The US is pushing for a greater role for the rebel Free Syrian Army (FSA), the main fighting force on the ground, among other groups. However, the FSA and the Syria-based National Coordination Body, made up of veteran opposition figures, appear skeptical that the disparate opposition groups can fit under one umbrella.
Faiz Amru, a Syrian army general who defected earlier this year, said any transitional government or body created abroad cannot possibly represent those dying in Syria. “Everyone is trying to push their own agendas,” he said dejectedly by phone from the Turkish-Syrian border. “The big powers have hijacked the Syrian revolution.” Amru said he does not support any opposition group, saying that none of them care about fighters on the ground.
The US administration responded to the criticism by saying it was not issuing dictates. “We're not giving them a list,” said State Department spokesman Mark Toner. “Ultimately it's up to the Syrians themselves to make those choices. This is in no way telling them what to do.”
But Clinton's remarks were seen as damaging by opposition leaders and ordinary Syrians long wary of US meddling in the region. The opposition has been increasingly frustrated by what it perceives as the lack of a coherent US plan to help the rebels.

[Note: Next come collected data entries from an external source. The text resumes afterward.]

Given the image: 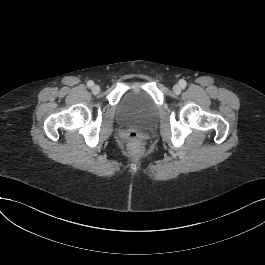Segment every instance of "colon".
<instances>
[{
    "label": "colon",
    "instance_id": "colon-1",
    "mask_svg": "<svg viewBox=\"0 0 265 265\" xmlns=\"http://www.w3.org/2000/svg\"><path fill=\"white\" fill-rule=\"evenodd\" d=\"M123 138L129 142L134 152H138L140 149L141 134L136 131L126 132Z\"/></svg>",
    "mask_w": 265,
    "mask_h": 265
}]
</instances>
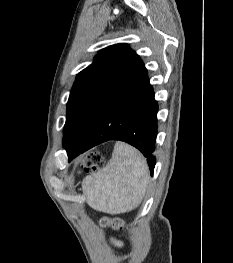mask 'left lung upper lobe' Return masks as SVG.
<instances>
[{
    "label": "left lung upper lobe",
    "instance_id": "obj_1",
    "mask_svg": "<svg viewBox=\"0 0 233 263\" xmlns=\"http://www.w3.org/2000/svg\"><path fill=\"white\" fill-rule=\"evenodd\" d=\"M141 62L127 44L100 50L76 77L67 103L63 145H83L94 125Z\"/></svg>",
    "mask_w": 233,
    "mask_h": 263
}]
</instances>
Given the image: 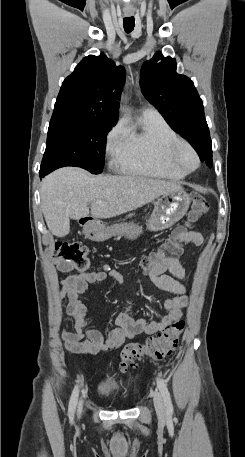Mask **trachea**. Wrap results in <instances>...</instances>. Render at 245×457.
Wrapping results in <instances>:
<instances>
[{
  "label": "trachea",
  "mask_w": 245,
  "mask_h": 457,
  "mask_svg": "<svg viewBox=\"0 0 245 457\" xmlns=\"http://www.w3.org/2000/svg\"><path fill=\"white\" fill-rule=\"evenodd\" d=\"M134 17L130 16V17H125L123 19V26H124V30L125 32L127 33H130L132 32V30L134 29Z\"/></svg>",
  "instance_id": "3493384b"
}]
</instances>
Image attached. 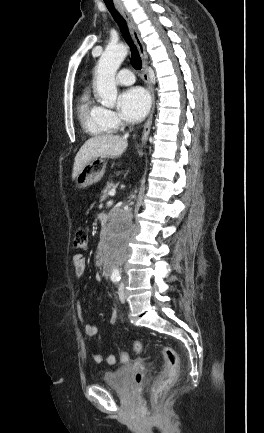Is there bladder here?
Wrapping results in <instances>:
<instances>
[{
	"label": "bladder",
	"instance_id": "31cf9c89",
	"mask_svg": "<svg viewBox=\"0 0 264 433\" xmlns=\"http://www.w3.org/2000/svg\"><path fill=\"white\" fill-rule=\"evenodd\" d=\"M129 377L128 368L109 370L102 377V385L118 393L126 394L130 390Z\"/></svg>",
	"mask_w": 264,
	"mask_h": 433
}]
</instances>
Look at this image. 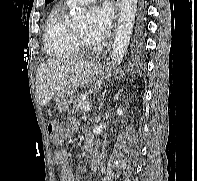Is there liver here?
<instances>
[{
	"instance_id": "6515ba94",
	"label": "liver",
	"mask_w": 197,
	"mask_h": 181,
	"mask_svg": "<svg viewBox=\"0 0 197 181\" xmlns=\"http://www.w3.org/2000/svg\"><path fill=\"white\" fill-rule=\"evenodd\" d=\"M96 74V66L78 59L48 60L40 65L36 74V95L46 105L58 91L87 85Z\"/></svg>"
}]
</instances>
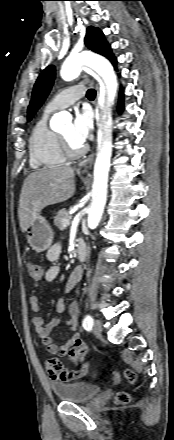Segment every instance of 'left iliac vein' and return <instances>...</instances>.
Returning a JSON list of instances; mask_svg holds the SVG:
<instances>
[{
  "instance_id": "left-iliac-vein-1",
  "label": "left iliac vein",
  "mask_w": 174,
  "mask_h": 440,
  "mask_svg": "<svg viewBox=\"0 0 174 440\" xmlns=\"http://www.w3.org/2000/svg\"><path fill=\"white\" fill-rule=\"evenodd\" d=\"M102 322L99 319H96L93 323L92 330L95 335L99 336L102 333Z\"/></svg>"
}]
</instances>
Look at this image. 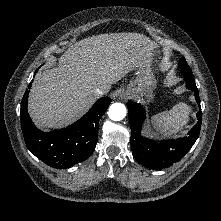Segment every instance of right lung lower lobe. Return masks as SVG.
Masks as SVG:
<instances>
[{
    "instance_id": "right-lung-lower-lobe-1",
    "label": "right lung lower lobe",
    "mask_w": 221,
    "mask_h": 221,
    "mask_svg": "<svg viewBox=\"0 0 221 221\" xmlns=\"http://www.w3.org/2000/svg\"><path fill=\"white\" fill-rule=\"evenodd\" d=\"M28 94L27 89L21 103L20 118L29 151L45 164L57 169L70 168L86 160L96 147L99 120L110 105L111 98H100L81 119L66 128L42 132L29 117Z\"/></svg>"
}]
</instances>
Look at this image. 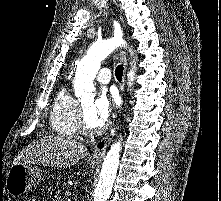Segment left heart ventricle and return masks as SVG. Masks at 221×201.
<instances>
[{
    "label": "left heart ventricle",
    "mask_w": 221,
    "mask_h": 201,
    "mask_svg": "<svg viewBox=\"0 0 221 201\" xmlns=\"http://www.w3.org/2000/svg\"><path fill=\"white\" fill-rule=\"evenodd\" d=\"M93 103V100L85 101L82 103V107L84 109L88 124L93 128H97L100 127L102 124L99 121H97L92 114Z\"/></svg>",
    "instance_id": "obj_1"
}]
</instances>
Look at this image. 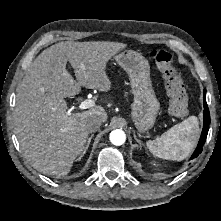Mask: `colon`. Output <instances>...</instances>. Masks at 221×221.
I'll return each instance as SVG.
<instances>
[{"label":"colon","mask_w":221,"mask_h":221,"mask_svg":"<svg viewBox=\"0 0 221 221\" xmlns=\"http://www.w3.org/2000/svg\"><path fill=\"white\" fill-rule=\"evenodd\" d=\"M149 56L161 72L170 98V112L184 116L188 111V95L179 69L174 65L173 56L162 49H153Z\"/></svg>","instance_id":"5ec220e1"}]
</instances>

The shift in the US position came after months of fruitless attempts by the Obama administration and its allies to cajole the notoriously fractious SNC to broaden its base, according to two American officials.

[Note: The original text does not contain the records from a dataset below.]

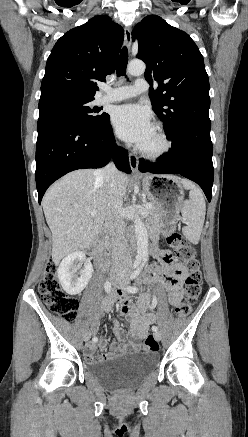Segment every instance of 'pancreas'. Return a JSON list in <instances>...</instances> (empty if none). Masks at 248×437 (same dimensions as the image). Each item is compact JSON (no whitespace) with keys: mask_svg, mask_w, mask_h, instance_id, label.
Returning <instances> with one entry per match:
<instances>
[{"mask_svg":"<svg viewBox=\"0 0 248 437\" xmlns=\"http://www.w3.org/2000/svg\"><path fill=\"white\" fill-rule=\"evenodd\" d=\"M151 204H152L151 208L146 209L147 221L151 226V228L153 229V232L157 233L160 230V224L163 219V212L155 203L151 202Z\"/></svg>","mask_w":248,"mask_h":437,"instance_id":"1","label":"pancreas"}]
</instances>
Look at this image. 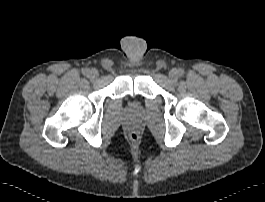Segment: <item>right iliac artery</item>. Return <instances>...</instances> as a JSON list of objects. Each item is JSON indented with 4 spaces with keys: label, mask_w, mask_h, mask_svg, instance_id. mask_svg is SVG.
Instances as JSON below:
<instances>
[{
    "label": "right iliac artery",
    "mask_w": 265,
    "mask_h": 202,
    "mask_svg": "<svg viewBox=\"0 0 265 202\" xmlns=\"http://www.w3.org/2000/svg\"><path fill=\"white\" fill-rule=\"evenodd\" d=\"M82 73H83V75H85V76H88L89 75V73H90V70L89 69H83L82 70Z\"/></svg>",
    "instance_id": "obj_1"
}]
</instances>
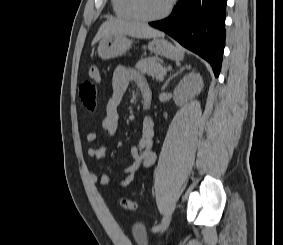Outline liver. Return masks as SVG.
Here are the masks:
<instances>
[{
    "label": "liver",
    "instance_id": "obj_1",
    "mask_svg": "<svg viewBox=\"0 0 283 245\" xmlns=\"http://www.w3.org/2000/svg\"><path fill=\"white\" fill-rule=\"evenodd\" d=\"M110 34H123L136 38L162 37L164 34L149 27L147 24L124 21L120 19H109L99 28L92 45Z\"/></svg>",
    "mask_w": 283,
    "mask_h": 245
}]
</instances>
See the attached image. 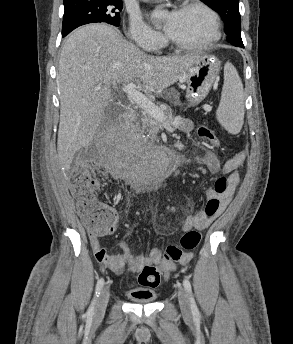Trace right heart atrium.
<instances>
[{"label":"right heart atrium","instance_id":"1","mask_svg":"<svg viewBox=\"0 0 293 344\" xmlns=\"http://www.w3.org/2000/svg\"><path fill=\"white\" fill-rule=\"evenodd\" d=\"M127 35L137 49L154 51L163 44V36L144 23L138 16L130 15Z\"/></svg>","mask_w":293,"mask_h":344}]
</instances>
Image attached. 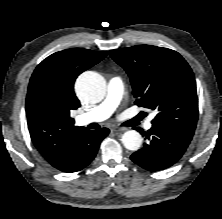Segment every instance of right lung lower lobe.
<instances>
[{
    "mask_svg": "<svg viewBox=\"0 0 222 219\" xmlns=\"http://www.w3.org/2000/svg\"><path fill=\"white\" fill-rule=\"evenodd\" d=\"M107 128L87 130L73 144L68 155L55 168L66 173L82 170L92 162L101 141L108 135Z\"/></svg>",
    "mask_w": 222,
    "mask_h": 219,
    "instance_id": "98d812e1",
    "label": "right lung lower lobe"
}]
</instances>
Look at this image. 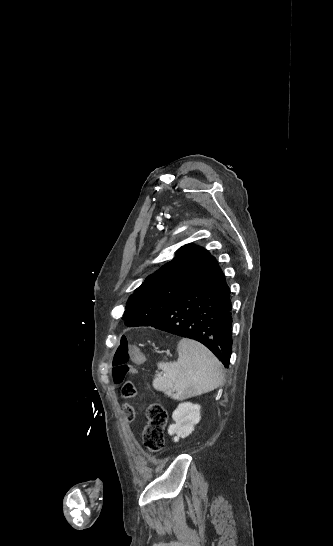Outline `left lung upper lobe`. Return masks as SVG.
<instances>
[{"instance_id":"obj_1","label":"left lung upper lobe","mask_w":333,"mask_h":546,"mask_svg":"<svg viewBox=\"0 0 333 546\" xmlns=\"http://www.w3.org/2000/svg\"><path fill=\"white\" fill-rule=\"evenodd\" d=\"M210 256L201 247L182 246L172 261L147 277L129 297L123 319L135 315L141 325L154 323L160 311L189 288Z\"/></svg>"}]
</instances>
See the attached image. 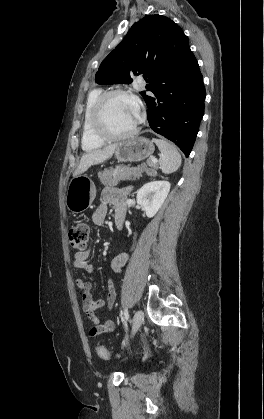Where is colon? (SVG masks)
Returning <instances> with one entry per match:
<instances>
[{
  "mask_svg": "<svg viewBox=\"0 0 264 419\" xmlns=\"http://www.w3.org/2000/svg\"><path fill=\"white\" fill-rule=\"evenodd\" d=\"M153 175V172H149ZM89 241V227L85 223H79L73 226L69 231V243L72 248L83 251L86 249ZM97 355L101 359H109L111 357L110 352L103 346L96 347Z\"/></svg>",
  "mask_w": 264,
  "mask_h": 419,
  "instance_id": "obj_1",
  "label": "colon"
}]
</instances>
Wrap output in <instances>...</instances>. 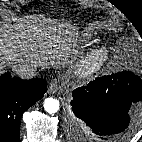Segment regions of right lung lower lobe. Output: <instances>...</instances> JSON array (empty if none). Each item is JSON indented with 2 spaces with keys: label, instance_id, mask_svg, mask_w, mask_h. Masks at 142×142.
I'll use <instances>...</instances> for the list:
<instances>
[{
  "label": "right lung lower lobe",
  "instance_id": "obj_1",
  "mask_svg": "<svg viewBox=\"0 0 142 142\" xmlns=\"http://www.w3.org/2000/svg\"><path fill=\"white\" fill-rule=\"evenodd\" d=\"M42 78L21 80L10 73L0 76V142H18L23 113L46 92Z\"/></svg>",
  "mask_w": 142,
  "mask_h": 142
}]
</instances>
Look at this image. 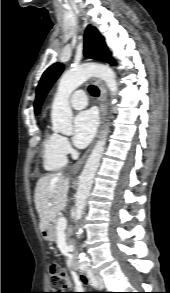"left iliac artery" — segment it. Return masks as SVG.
<instances>
[{
    "label": "left iliac artery",
    "instance_id": "1",
    "mask_svg": "<svg viewBox=\"0 0 170 293\" xmlns=\"http://www.w3.org/2000/svg\"><path fill=\"white\" fill-rule=\"evenodd\" d=\"M87 276H88L92 286L97 287V280H96V278L94 276V273H93V271L91 269L87 270Z\"/></svg>",
    "mask_w": 170,
    "mask_h": 293
}]
</instances>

The US wants the SNC to include representatives of all Syria's diverse ethnic and religious groups as well as members of the armed opposition not affiliated with extremist groups or causes, said the officials, speaking on condition of anonymity because they were not authorized to discuss the plans publicly.
Those potential members, including opposition figure Riad Seif, are among hundreds of opposition figures that US diplomats have been impressed with in discussions during the course of the crisis, the officials said. Seif is a former reformist lawmaker who was frequently jailed even before the uprising began.
Syrian opposition leaders confirmed that Seif was among the top candidates being considered to head a transitional government. Seif, who suffers from cancer, was beaten up by security forces at a protest in October of last year before he finally left the country. He could not immediately be reached for comment on Thursday.
In addition to a greater role for the FSA, the US is also pushing for more representation of local coordinating committees and the mayors of liberated cities who are already displaying skills at local leadership and governance, the officials said.
Some have accused the fundamentalist Brotherhood of dominating the Turkey -- and Qatar -- backed SNC and using it as a front. Different branches of the Brotherhood have been gaining power across the Middle East in the Arab Spring uprising against dictatorships -- particularly in Egypt, where the group now holds the presidency and dominated in parliamentary elections.
Hundreds of Syrian opposition figures are expected to take part in the Doha conference. They will aim to choose a new leadership, said George Sabra, an SNC spokesman. More than 400 delegates are to select a 40-member general secretariat, a 15-member executive bureau and a new leader.
The conference will discuss the possibility of setting up a transitional government for Syria, but it is not expected to declare the formation of that body.